From: Stefan Monnier
Subject: Re: Chopping the last element of a list
Date: Thu, 28 Apr 2022 19:52:11 -0400
User-agent: Gnus/5.13 (Gnus v5.13) Emacs/29.0.50 (gnu/linux)

emacsq via Users list for the GNU Emacs text editor [2022-04-28 09:21:23] wrote:
> If I want to do this then I can do, for example:
>
> (prog1
> (car (last mylist)) (setq mylist (nbutlast mylist)))
>
> But here last and nbutlast walks the list twice unnecessarily.

Right, so you see the problem with functions like `last` and `butlast`
which work on the end of a list: they are only useful if that's the
only thing you do with that list.  As soon as you try to do more, then
you end up traversing the list multiple times.
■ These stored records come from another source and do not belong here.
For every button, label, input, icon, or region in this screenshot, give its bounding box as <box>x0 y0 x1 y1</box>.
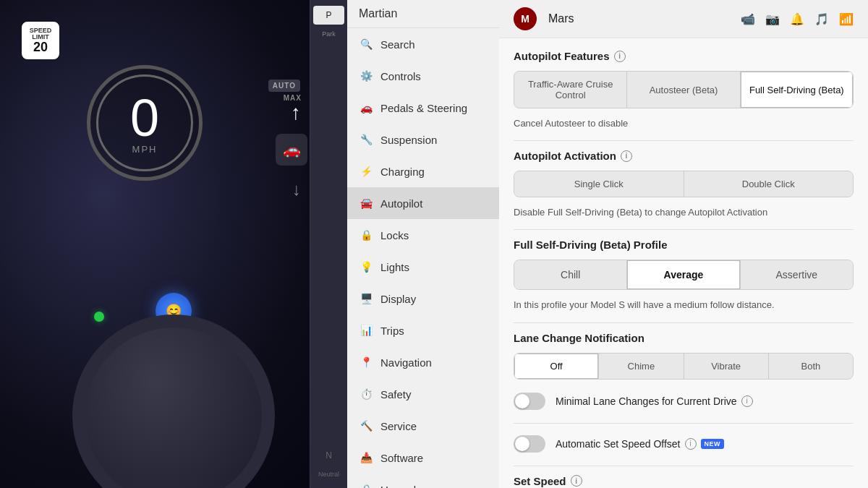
current-speed: 0 <box>130 92 159 144</box>
auto-speed-info-icon[interactable]: i <box>685 438 697 450</box>
auto-speed-toggle[interactable] <box>514 435 545 453</box>
service-icon: 🔨 <box>359 419 373 433</box>
menu-item-upgrades[interactable]: 🔒 Upgrades <box>347 474 499 488</box>
menu-label-search: Search <box>380 38 415 51</box>
speed-unit: MPH <box>132 144 158 155</box>
autopilot-features-title: Autopilot Features i <box>514 50 854 62</box>
gear-neutral-label: Neutral <box>310 466 347 482</box>
trips-icon: 📊 <box>359 323 373 338</box>
autopilot-features-label: Autopilot Features <box>514 50 610 62</box>
disable-fsd-note: Disable Full Self-Driving (Beta) to chan… <box>514 206 854 219</box>
menu-item-software[interactable]: 📥 Software <box>347 442 499 474</box>
lc-both-btn[interactable]: Both <box>769 354 853 379</box>
menu-top-label: Martian <box>359 7 397 20</box>
video-icon[interactable]: 📹 <box>741 12 755 26</box>
menu-label-lights: Lights <box>380 261 409 273</box>
lane-change-label: Lane Change Notification <box>514 332 644 344</box>
locks-icon: 🔒 <box>359 228 373 242</box>
menu-item-autopilot[interactable]: 🚘 Autopilot <box>347 187 499 219</box>
gear-park[interactable]: P <box>313 6 344 25</box>
fsd-profile-note: In this profile your Model S will have a… <box>514 299 854 312</box>
set-speed-title: Set Speed i <box>514 475 854 487</box>
divider-2 <box>514 229 854 230</box>
autopilot-features-group: Traffic-Aware Cruise Control Autosteer (… <box>514 71 854 108</box>
lc-vibrate-btn[interactable]: Vibrate <box>684 354 769 379</box>
lc-chime-btn[interactable]: Chime <box>599 354 684 379</box>
nav-arrow-up: ↑ <box>291 101 301 124</box>
menu-label-pedals: Pedals & Steering <box>380 102 467 114</box>
menu-item-search[interactable]: 🔍 Search <box>347 28 499 60</box>
lane-change-group: Off Chime Vibrate Both <box>514 353 854 380</box>
user-avatar: M <box>514 7 537 30</box>
average-profile-btn[interactable]: Average <box>627 260 740 289</box>
menu-item-service[interactable]: 🔨 Service <box>347 410 499 442</box>
camera-icon[interactable]: 📷 <box>765 12 780 26</box>
menu-label-software: Software <box>380 452 423 464</box>
user-name: Mars <box>548 12 729 25</box>
menu-item-charging[interactable]: ⚡ Charging <box>347 155 499 187</box>
pedals-icon: 🚗 <box>359 100 373 115</box>
auto-speed-label-group: Automatic Set Speed Offset i NEW <box>556 438 724 450</box>
gear-park-label: Park <box>310 26 347 42</box>
chill-profile-btn[interactable]: Chill <box>514 260 627 289</box>
set-speed-label: Set Speed <box>514 475 566 487</box>
menu-panel: Martian 🔍 Search ⚙️ Controls 🚗 Pedals & … <box>347 0 499 488</box>
autopilot-features-info-icon[interactable]: i <box>614 51 626 62</box>
menu-item-navigation[interactable]: 📍 Navigation <box>347 346 499 378</box>
minimal-lane-text: Minimal Lane Changes for Current Drive <box>556 395 737 407</box>
fsd-option[interactable]: Full Self-Driving (Beta) <box>741 72 853 108</box>
menu-label-service: Service <box>380 420 417 432</box>
fsd-profile-group: Chill Average Assertive <box>514 260 854 290</box>
menu-item-suspension[interactable]: 🔧 Suspension <box>347 124 499 155</box>
menu-item-locks[interactable]: 🔒 Locks <box>347 219 499 251</box>
minimal-lane-toggle[interactable] <box>514 393 545 410</box>
set-speed-section: Set Speed i Speed Limit Current Speed <box>514 475 854 488</box>
bluetooth-icon[interactable]: 🎵 <box>814 12 829 26</box>
safety-icon: ⏱️ <box>359 387 373 401</box>
menu-label-upgrades: Upgrades <box>380 484 427 489</box>
activation-title: Autopilot Activation i <box>514 150 854 162</box>
auto-speed-row: Automatic Set Speed Offset i NEW <box>514 432 854 455</box>
menu-item-pedals[interactable]: 🚗 Pedals & Steering <box>347 92 499 124</box>
gear-neutral[interactable]: N <box>310 446 347 465</box>
settings-content: Autopilot Features i Traffic-Aware Cruis… <box>499 38 868 488</box>
controls-icon: ⚙️ <box>359 69 373 83</box>
single-click-option[interactable]: Single Click <box>514 171 684 197</box>
suspension-icon: 🔧 <box>359 132 373 147</box>
divider-1 <box>514 140 854 141</box>
green-status-dot <box>94 312 104 322</box>
fsd-profile-label: Full Self-Driving (Beta) Profile <box>514 239 668 251</box>
bell-icon[interactable]: 🔔 <box>790 12 804 26</box>
minimal-lane-info-icon[interactable]: i <box>741 395 753 407</box>
activation-group: Single Click Double Click <box>514 171 854 197</box>
lc-off-btn[interactable]: Off <box>514 354 599 379</box>
settings-header: M Mars 📹 📷 🔔 🎵 📶 <box>499 0 868 38</box>
menu-item-lights[interactable]: 💡 Lights <box>347 251 499 283</box>
menu-item-display[interactable]: 🖥️ Display <box>347 283 499 314</box>
menu-item-trips[interactable]: 📊 Trips <box>347 314 499 346</box>
assertive-profile-btn[interactable]: Assertive <box>741 260 853 289</box>
autosteer-option[interactable]: Autosteer (Beta) <box>627 72 740 108</box>
new-badge: NEW <box>701 439 725 449</box>
set-speed-info-icon[interactable]: i <box>571 475 582 487</box>
cancel-autosteer-note: Cancel Autosteer to disable <box>514 117 854 130</box>
gear-selector: P Park N Neutral <box>310 0 347 488</box>
menu-label-autopilot: Autopilot <box>380 197 422 210</box>
menu-label-safety: Safety <box>380 388 412 401</box>
menu-label-display: Display <box>380 293 416 305</box>
divider-5 <box>514 466 854 466</box>
search-icon: 🔍 <box>359 37 373 51</box>
menu-item-safety[interactable]: ⏱️ Safety <box>347 378 499 410</box>
minimal-lane-label: Minimal Lane Changes for Current Drive i <box>556 395 753 407</box>
nav-arrow-down: ↓ <box>292 179 301 200</box>
activation-info-icon[interactable]: i <box>621 150 632 162</box>
menu-item-controls[interactable]: ⚙️ Controls <box>347 60 499 92</box>
traffic-aware-option[interactable]: Traffic-Aware Cruise Control <box>514 72 627 108</box>
speed-limit-sign: SPEED LIMIT 20 <box>22 22 59 59</box>
display-icon: 🖥️ <box>359 291 373 306</box>
double-click-option[interactable]: Double Click <box>684 171 854 197</box>
menu-header: Martian <box>347 0 499 28</box>
signal-icon[interactable]: 📶 <box>839 12 854 26</box>
activation-label: Autopilot Activation <box>514 150 616 162</box>
auto-speed-text: Automatic Set Speed Offset <box>556 438 681 450</box>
> Shouldn't emacs provide a function which does it in one step, so the
> list isn't walked twice?
>
> E.g. (choplast mylist)

That would just suffer from the same problem you just experienced
(i.e. everytime you need to do `choplast` plus something else, you'll
end up traversing the list twice).

Instead, every time you need to work on the end of a list, you should
start by getting a reference to that end (presumably with `last` with an
appropriate N) and then you work locally on that end.